_Work task_. The expected result is the full set of records, copied precisely, with images dropped.

[Page images and extracted text]
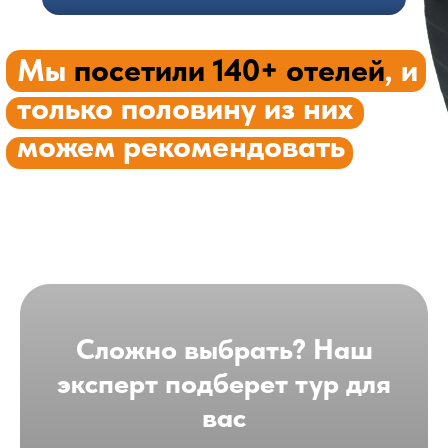
Сложно выбрать? Наш
эксперт подберет тур для
вас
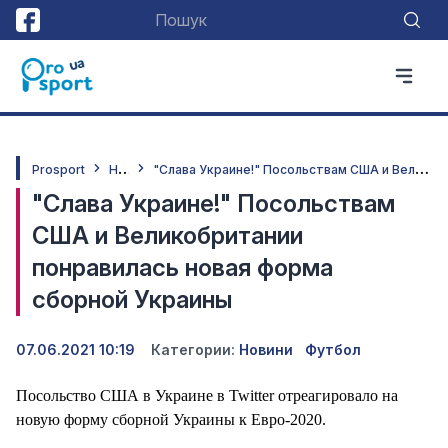
Н
овини
"
Слава Украине!" Посольствам США и Великобритании понравилась новая форма сборной Украины
Prosport
"Слава Украине!" Посольствам
США и Великобритании
понравилась новая форма
сборной Украины
07.06.2021 10:19
Категории:
Новини
Футбол
Посольство США в Украине в Twitter отреагировало на
новую форму сборной Украины к Евро-2020.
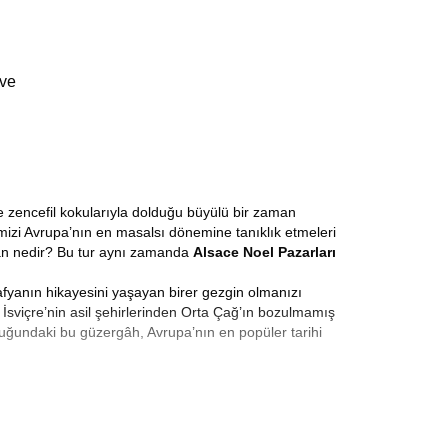
 ve
e zencefil kokularıyla dolduğu büyülü bir zaman
rimizi Avrupa’nın en masalsı dönemine tanıklık etmeleri
an nedir? Bu tur aynı zamanda
Alsace Noel Pazarları
rafyanın hikayesini yaşayan birer gezgin olmanızı
İsviçre’nin asil şehirlerinden Orta Çağ’ın bozulmamış
uğundaki bu güzergâh, Avrupa’nın en popüler tarihi
azarları Turu
, sadece hediyelik eşya satın alınan bir
leneksel Noel kupaları en öne çıkan ürünlerdir. Aralık
sohbet ettiği yaşayan mekanlardır. Işıklarla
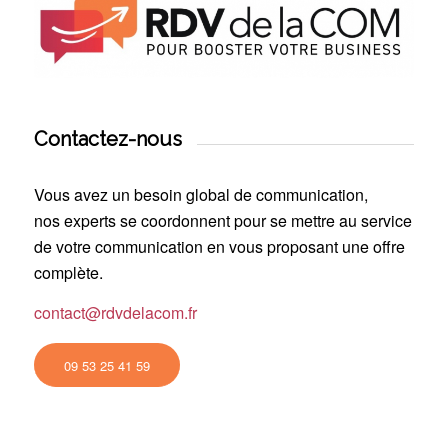
Contactez-nous
Vous avez un besoin global de communication,
nos experts se coordonnent pour se mettre au service
de votre communication en vous proposant une offre
complète.
contact@rdvdelacom.fr
09 53 25 41 59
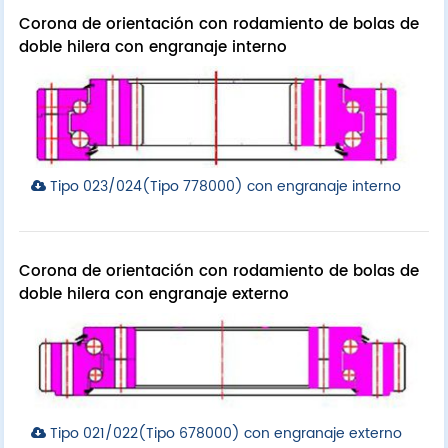
Corona de orientación con rodamiento de bolas de
doble hilera con engranaje interno
Tipo 023/024(Tipo 778000) con engranaje interno
Corona de orientación con rodamiento de bolas de
doble hilera con engranaje externo
Tipo 021/022(Tipo 678000) con engranaje externo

_Response area_.
Сложно выбрать? Наш
эксперт подберет тур для
вас
Н
овини
"
Слава Украине!" Посольствам США и Великобритании понравилась новая форма сборной Украины
Prosport
"Слава Украине!" Посольствам
США и Великобритании
понравилась новая форма
сборной Украины
07.06.2021 10:19
Категории:
Новини
Футбол
Посольство США в Украине в Twitter отреагировало на
новую форму сборной Украины к Евро-2020.
 ve
e zencefil kokularıyla dolduğu büyülü bir zaman
rimizi Avrupa’nın en masalsı dönemine tanıklık etmeleri
an nedir? Bu tur aynı zamanda
Alsace Noel Pazarları
rafyanın hikayesini yaşayan birer gezgin olmanızı
İsviçre’nin asil şehirlerinden Orta Çağ’ın bozulmamış
uğundaki bu güzergâh, Avrupa’nın en popüler tarihi
azarları Turu
, sadece hediyelik eşya satın alınan bir
leneksel Noel kupaları en öne çıkan ürünlerdir. Aralık
sohbet ettiği yaşayan mekanlardır. Işıklarla
Contactez-nous
Vous avez un besoin global de communication,
nos experts se coordonnent pour se mettre au service
de votre communication en vous proposant une offre
complète.
contact@rdvdelacom.fr
09 53 25 41 59
Corona de orientación con rodamiento de bolas de
doble hilera con engranaje interno
Tipo 023/024(Tipo 778000) con engranaje interno
Corona de orientación con rodamiento de bolas de
doble hilera con engranaje externo
Tipo 021/022(Tipo 678000) con engranaje externo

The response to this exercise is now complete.